▶ [TASK TO CARRY OUT]
Search the records for the string "people". Copy each line where it occurs.

▶ [SOURCE MATERIAL]
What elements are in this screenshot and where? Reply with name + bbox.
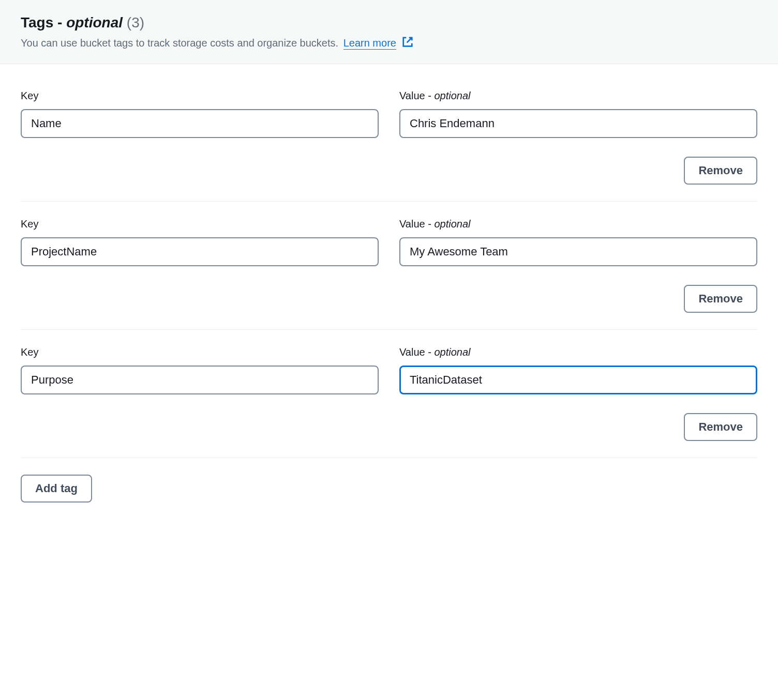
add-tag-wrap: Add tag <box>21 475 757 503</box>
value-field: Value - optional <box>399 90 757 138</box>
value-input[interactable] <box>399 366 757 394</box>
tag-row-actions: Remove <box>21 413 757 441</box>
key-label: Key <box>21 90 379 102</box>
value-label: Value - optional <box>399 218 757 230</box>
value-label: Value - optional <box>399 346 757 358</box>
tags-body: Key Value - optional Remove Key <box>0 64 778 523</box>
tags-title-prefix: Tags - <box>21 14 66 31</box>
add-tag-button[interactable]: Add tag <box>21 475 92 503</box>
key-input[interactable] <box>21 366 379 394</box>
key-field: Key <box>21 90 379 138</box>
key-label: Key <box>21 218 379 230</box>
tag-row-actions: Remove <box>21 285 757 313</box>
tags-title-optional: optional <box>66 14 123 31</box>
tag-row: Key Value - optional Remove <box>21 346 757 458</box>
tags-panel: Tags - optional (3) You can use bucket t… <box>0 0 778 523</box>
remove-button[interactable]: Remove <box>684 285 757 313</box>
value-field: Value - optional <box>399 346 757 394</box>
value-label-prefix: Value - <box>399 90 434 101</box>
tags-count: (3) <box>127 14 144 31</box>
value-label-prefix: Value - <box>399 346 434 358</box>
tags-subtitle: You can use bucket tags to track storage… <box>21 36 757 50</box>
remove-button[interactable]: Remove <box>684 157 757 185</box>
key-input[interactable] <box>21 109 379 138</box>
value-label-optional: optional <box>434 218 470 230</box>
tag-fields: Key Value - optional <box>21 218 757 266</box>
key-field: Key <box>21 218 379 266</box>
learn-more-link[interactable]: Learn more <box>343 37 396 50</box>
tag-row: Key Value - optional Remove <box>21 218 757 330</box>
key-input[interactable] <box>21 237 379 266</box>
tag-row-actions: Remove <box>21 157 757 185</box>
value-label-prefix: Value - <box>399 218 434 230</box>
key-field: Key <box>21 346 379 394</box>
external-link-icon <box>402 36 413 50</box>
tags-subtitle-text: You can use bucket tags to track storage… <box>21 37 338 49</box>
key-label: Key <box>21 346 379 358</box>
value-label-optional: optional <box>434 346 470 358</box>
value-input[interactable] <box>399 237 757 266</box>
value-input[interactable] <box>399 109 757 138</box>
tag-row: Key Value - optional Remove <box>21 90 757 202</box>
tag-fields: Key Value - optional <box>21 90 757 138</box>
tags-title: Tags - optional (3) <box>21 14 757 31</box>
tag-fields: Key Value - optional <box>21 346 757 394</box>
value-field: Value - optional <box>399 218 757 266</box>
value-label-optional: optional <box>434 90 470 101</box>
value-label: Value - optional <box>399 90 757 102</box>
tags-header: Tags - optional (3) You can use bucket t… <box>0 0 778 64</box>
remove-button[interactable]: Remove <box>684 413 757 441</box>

* * *

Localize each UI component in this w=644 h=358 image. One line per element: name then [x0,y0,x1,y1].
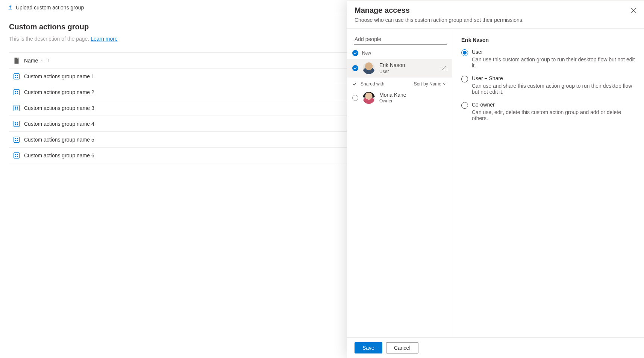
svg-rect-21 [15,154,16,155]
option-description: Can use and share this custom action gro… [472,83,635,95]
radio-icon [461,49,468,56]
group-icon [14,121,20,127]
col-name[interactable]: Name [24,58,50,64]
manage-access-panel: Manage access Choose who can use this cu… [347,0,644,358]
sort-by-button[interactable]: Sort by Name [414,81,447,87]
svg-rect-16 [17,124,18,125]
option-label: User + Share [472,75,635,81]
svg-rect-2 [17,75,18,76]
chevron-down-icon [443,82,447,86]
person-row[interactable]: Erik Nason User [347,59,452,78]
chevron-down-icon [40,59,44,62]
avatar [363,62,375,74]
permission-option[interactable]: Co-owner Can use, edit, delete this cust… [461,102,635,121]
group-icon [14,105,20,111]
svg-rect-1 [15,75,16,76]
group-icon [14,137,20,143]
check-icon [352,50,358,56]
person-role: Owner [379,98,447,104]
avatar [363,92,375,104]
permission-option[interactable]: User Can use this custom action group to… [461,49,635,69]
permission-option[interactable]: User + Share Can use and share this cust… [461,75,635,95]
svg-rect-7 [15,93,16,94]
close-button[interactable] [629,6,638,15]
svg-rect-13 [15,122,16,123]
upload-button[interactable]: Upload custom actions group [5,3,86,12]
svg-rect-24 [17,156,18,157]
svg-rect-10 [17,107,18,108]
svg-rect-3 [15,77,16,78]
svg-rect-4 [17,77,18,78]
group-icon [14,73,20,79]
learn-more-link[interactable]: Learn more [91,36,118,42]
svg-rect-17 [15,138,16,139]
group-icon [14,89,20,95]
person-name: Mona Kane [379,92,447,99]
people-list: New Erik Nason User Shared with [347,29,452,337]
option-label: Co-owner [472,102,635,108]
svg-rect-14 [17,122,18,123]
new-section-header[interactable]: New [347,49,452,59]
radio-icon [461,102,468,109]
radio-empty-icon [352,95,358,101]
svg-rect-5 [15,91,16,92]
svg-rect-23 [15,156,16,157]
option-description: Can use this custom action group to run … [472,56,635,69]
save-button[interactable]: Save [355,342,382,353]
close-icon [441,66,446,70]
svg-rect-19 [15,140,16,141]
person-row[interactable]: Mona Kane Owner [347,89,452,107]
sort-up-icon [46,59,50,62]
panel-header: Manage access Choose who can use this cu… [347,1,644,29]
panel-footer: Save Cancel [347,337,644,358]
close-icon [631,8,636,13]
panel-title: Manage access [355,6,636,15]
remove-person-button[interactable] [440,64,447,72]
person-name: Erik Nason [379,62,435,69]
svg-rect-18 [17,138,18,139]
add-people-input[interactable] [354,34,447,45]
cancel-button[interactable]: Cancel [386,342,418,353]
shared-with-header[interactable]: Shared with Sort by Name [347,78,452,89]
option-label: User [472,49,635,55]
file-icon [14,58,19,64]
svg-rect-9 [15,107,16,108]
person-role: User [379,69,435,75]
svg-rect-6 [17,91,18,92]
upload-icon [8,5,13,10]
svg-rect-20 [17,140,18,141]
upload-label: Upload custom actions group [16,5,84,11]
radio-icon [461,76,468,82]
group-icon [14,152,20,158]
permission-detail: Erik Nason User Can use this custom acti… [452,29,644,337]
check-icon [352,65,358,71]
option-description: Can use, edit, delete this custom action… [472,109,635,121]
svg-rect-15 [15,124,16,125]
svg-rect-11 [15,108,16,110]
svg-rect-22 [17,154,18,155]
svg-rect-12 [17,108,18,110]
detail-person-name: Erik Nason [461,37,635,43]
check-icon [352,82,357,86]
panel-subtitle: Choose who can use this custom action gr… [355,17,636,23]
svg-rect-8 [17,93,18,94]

▶ [PROBLEM SOLUTION]
people-list: New Erik Nason User Shared with [347,29,452,337]
add-people-input[interactable] [354,34,447,45]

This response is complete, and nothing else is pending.